When Zakir Mahmood took over as HBL president in February 2000, the financial accounts for 1999 were not finalized. In the light of the SBP report, he took up the issue with the regulators and the ministry of finance. And finally, the HBL board of directors decided to get an independent assessment of the actual financial condition of the bank.
Two chartered accountant firms Taseer Hadi Khalid and A.F. Ferguson were appointed to give a report on “capital adequacy situation.” Among others, the auditors’ report was submitted to the State Bank and ministries of finance and privatization in May 2000.
The auditors report concluded that in fact the bank has significant losses that has to be catered for. For example, the auditors had recommended an additional provision of Rs10 billion in loan loss provisions. The figure was reduced to Rs3.5 billion, as the SBP allowed extrapolation of collateral which had not been valued.
As the audit revealed, these provisioning needs were the outcome of problems going back nearly 15 years, which had not been fully recognized.
After a detailed review, a charge of nearly Rs10 billion was taken that also included provisions for operating costs, tax balances and leave encashment. This resulted in a pre-tax loss of Rs5.3 billion and an after-tax loss of Rs8.9 billion for the year 1999.
Since the bank was left with a very small amount of capital, the Minister of Finance Shaukat Aziz and the SBP governor Dr Ishrat Husain approved a cash injection of Rs8 billion to enable the bank to operate normally.

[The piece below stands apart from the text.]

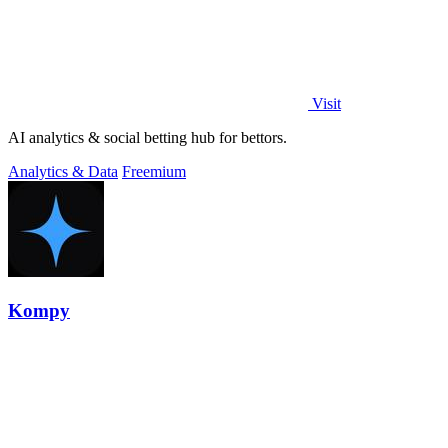
Visit
AI analytics & social betting hub for bettors.
Analytics & Data
Freemium
Kompy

To strengthen the balance-sheet, the HBL management has made loan provisions of Rs3.5 billion in 1999, Rs1.3 billion in 2000 and Rs2.6 billion in 2001. In the past two years, the total provisions actually amounted to Rs4.5 billion, says an HBL source.

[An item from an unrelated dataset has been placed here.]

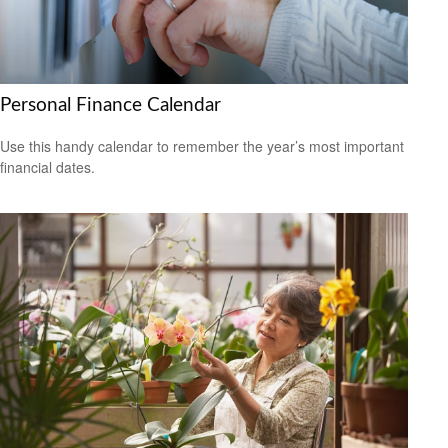
Personal Finance Calendar
Use this handy calendar to remember the year’s most important
financial dates.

In the past, the NCBs took more than six months to make the audited accounts public. To quote the HBL President Zakir Mahmood, the balance-sheet for the year ending December 2001 was prepared and approved by the HBL board of directors within eight weeks, reducing the period by three months.
The bank has restructured the provisions of getting information from 1470 local and foreign branches in 26 countries and two joint ventures being run in Nepal and Nigeria in less than eight weeks. Immediately after the board meeting, Zakir Mahmood told a news conference that HBL’s pre-tax profits more than doubled to Rs2.2 billion in 2001 from Rs970 million in 2000.
Net revenue increased by Rs2.2 billion to Rs.16.8 billion, a 15 per cent growth, reflecting improvements in all sectors of the bank’s operations, says an HBL press release.
And for the first time in several years, the HBL balance-sheet after AGM approval, was made public on Saturday, just in three months after closing the books on December 31.